* PROBLEM DESCRIPTION *
Using the data below, set down every line from the one containing "Identify the location" through the one containing "Task: Click on the Aglonas novads", inclusive and unchanged. Pictures are to be skipped.

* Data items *
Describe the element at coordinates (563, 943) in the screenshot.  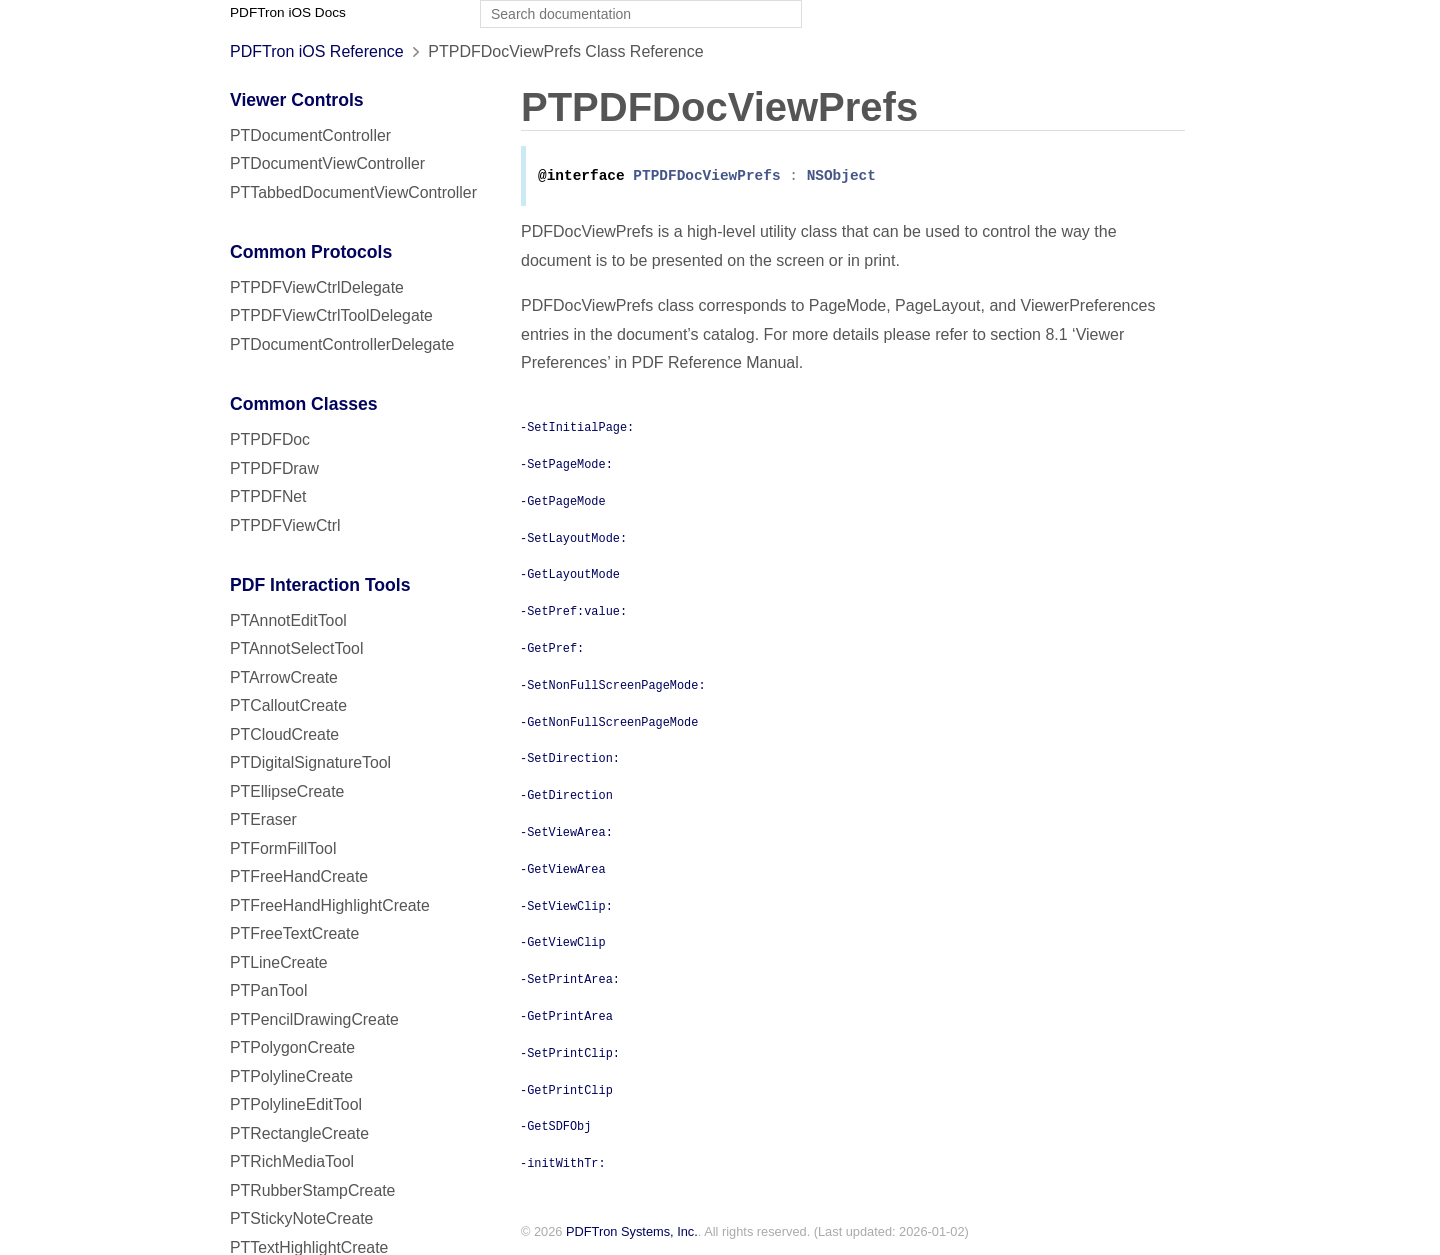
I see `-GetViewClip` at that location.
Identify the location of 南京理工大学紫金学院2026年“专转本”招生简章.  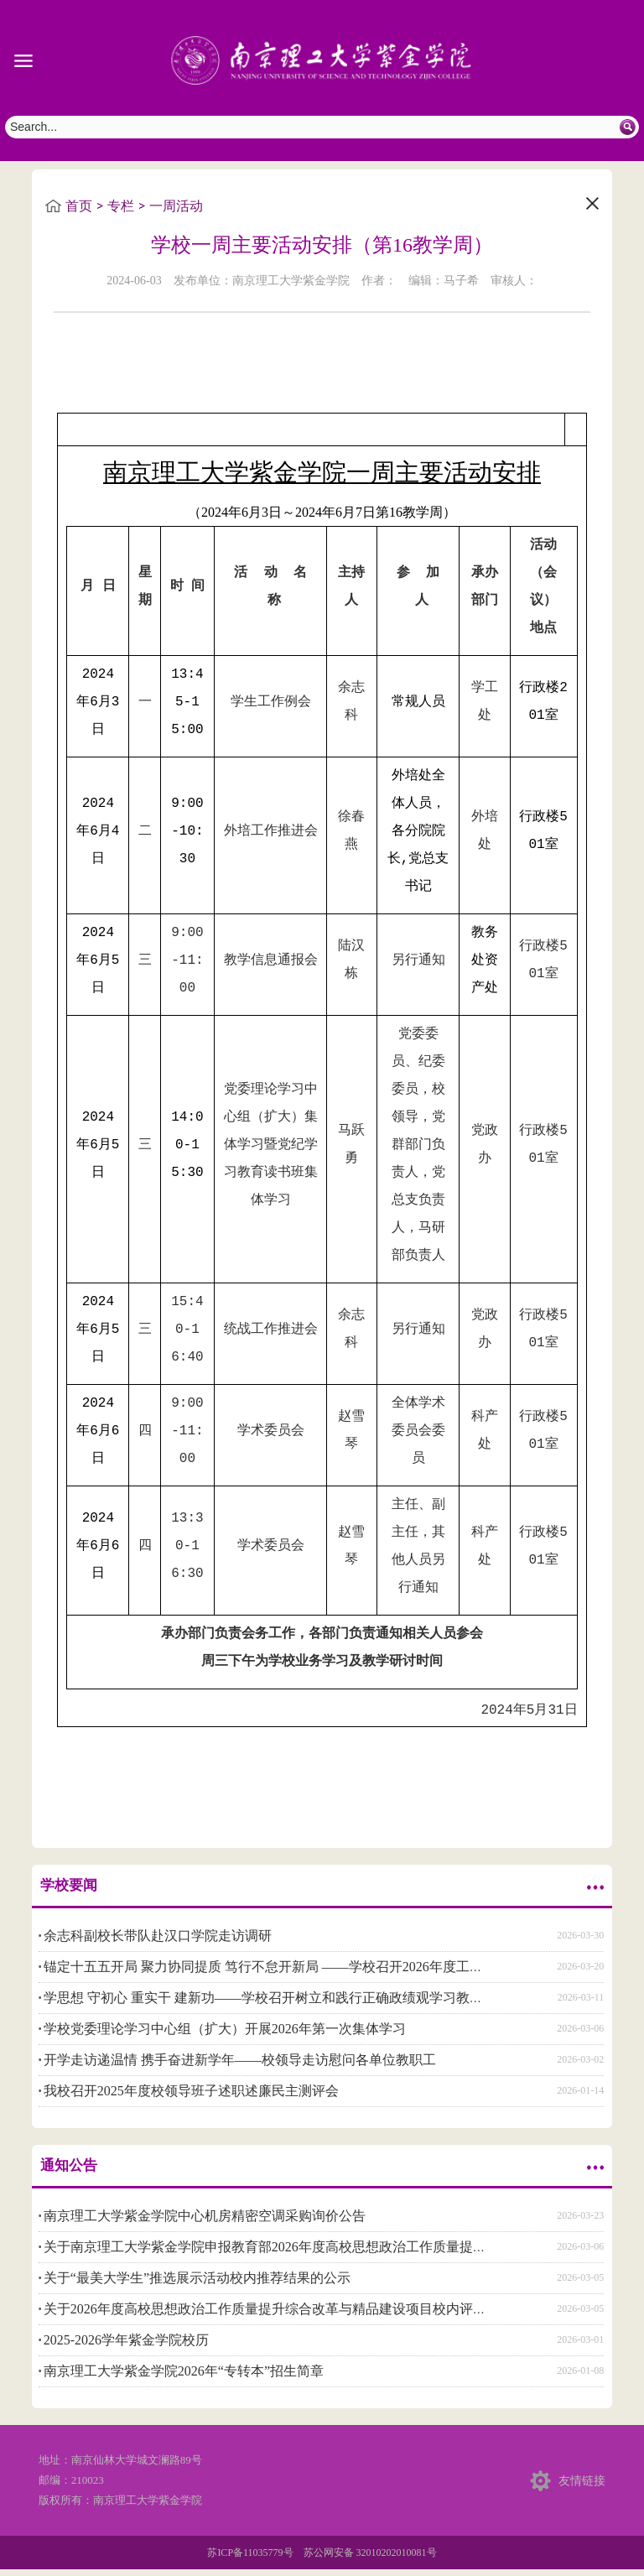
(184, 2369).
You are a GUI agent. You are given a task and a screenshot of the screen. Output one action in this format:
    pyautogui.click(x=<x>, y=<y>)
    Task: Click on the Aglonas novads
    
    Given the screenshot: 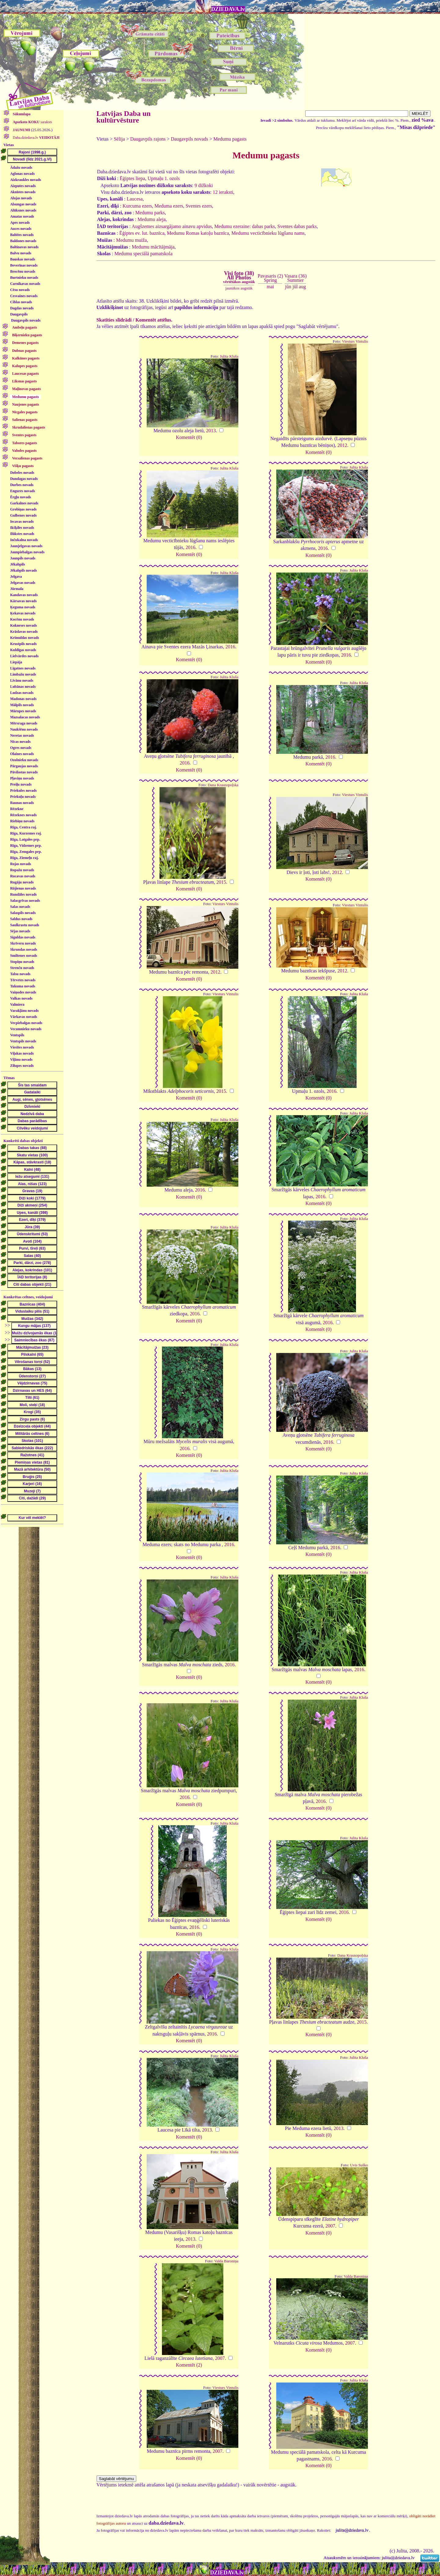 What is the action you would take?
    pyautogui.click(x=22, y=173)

* OUTPUT OF THE EXERCISE *
Identify the location of 南京理工大学紫金学院2026年“专转本”招生简章.  
(184, 2369).
You are a GUI agent. You are given a task and a screenshot of the screen. Output one action in this format:
    pyautogui.click(x=<x>, y=<y>)
    Task: Click on the Aglonas novads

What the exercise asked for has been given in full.